Write out, as an exact transcription, the line that has "焼き器の幅は少しずつ違いますので、厨房の広さや作業の" and each line after it through the end of the data below.
**** Data to use
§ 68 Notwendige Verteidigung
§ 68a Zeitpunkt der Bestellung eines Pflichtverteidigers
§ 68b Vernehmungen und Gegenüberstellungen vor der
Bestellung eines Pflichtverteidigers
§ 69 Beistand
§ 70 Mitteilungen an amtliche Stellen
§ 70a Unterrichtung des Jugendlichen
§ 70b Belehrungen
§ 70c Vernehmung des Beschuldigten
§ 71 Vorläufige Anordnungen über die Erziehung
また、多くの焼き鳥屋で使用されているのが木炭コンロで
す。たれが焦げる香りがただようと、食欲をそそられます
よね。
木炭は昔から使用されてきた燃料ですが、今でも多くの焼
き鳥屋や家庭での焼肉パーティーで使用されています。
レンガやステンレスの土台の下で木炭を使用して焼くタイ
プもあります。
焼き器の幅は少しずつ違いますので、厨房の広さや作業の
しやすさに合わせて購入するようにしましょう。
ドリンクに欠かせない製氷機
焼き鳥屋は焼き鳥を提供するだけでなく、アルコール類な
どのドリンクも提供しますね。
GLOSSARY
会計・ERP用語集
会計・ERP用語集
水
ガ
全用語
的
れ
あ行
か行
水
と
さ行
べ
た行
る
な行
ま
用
********
Worked solution →
焼き器の幅は少しずつ違いますので、厨房の広さや作業の
しやすさに合わせて購入するようにしましょう。
ドリンクに欠かせない製氷機
焼き鳥屋は焼き鳥を提供するだけでなく、アルコール類な
どのドリンクも提供しますね。
GLOSSARY
会計・ERP用語集
会計・ERP用語集
水
ガ
全用語
的
れ
あ行
か行
水
と
さ行
べ
た行
る
な行
ま
用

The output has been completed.